- EXERCISE AIM -
Please reproduce the entries below exactly as they stand, but leave the pictures out.

- PROVIDED DATA -
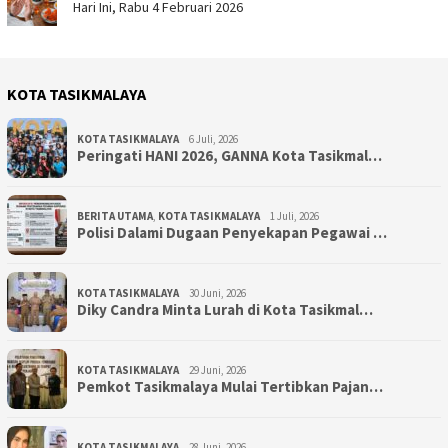
Hari Ini, Rabu 4 Februari 2026
KOTA TASIKMALAYA
KOTA TASIKMALAYA
6 Juli, 2026
Peringati HANI 2026, GANNA Kota Tasikmal…
BERITA UTAMA
,
KOTA TASIKMALAYA
1 Juli, 2026
Polisi Dalami Dugaan Penyekapan Pegawai …
KOTA TASIKMALAYA
30 Juni, 2026
Diky Candra Minta Lurah di Kota Tasikmal…
KOTA TASIKMALAYA
29 Juni, 2026
Pemkot Tasikmalaya Mulai Tertibkan Pajan…
KOTA TASIKMALAYA
28 Juni, 2026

- ANSWER FOR THE TASK -
Hari Ini, Rabu 4 Februari 2026
KOTA TASIKMALAYA
KOTA TASIKMALAYA
6 Juli, 2026
Peringati HANI 2026, GANNA Kota Tasikmal…
BERITA UTAMA
,
KOTA TASIKMALAYA
1 Juli, 2026
Polisi Dalami Dugaan Penyekapan Pegawai …
KOTA TASIKMALAYA
30 Juni, 2026
Diky Candra Minta Lurah di Kota Tasikmal…
KOTA TASIKMALAYA
29 Juni, 2026
Pemkot Tasikmalaya Mulai Tertibkan Pajan…
KOTA TASIKMALAYA
28 Juni, 2026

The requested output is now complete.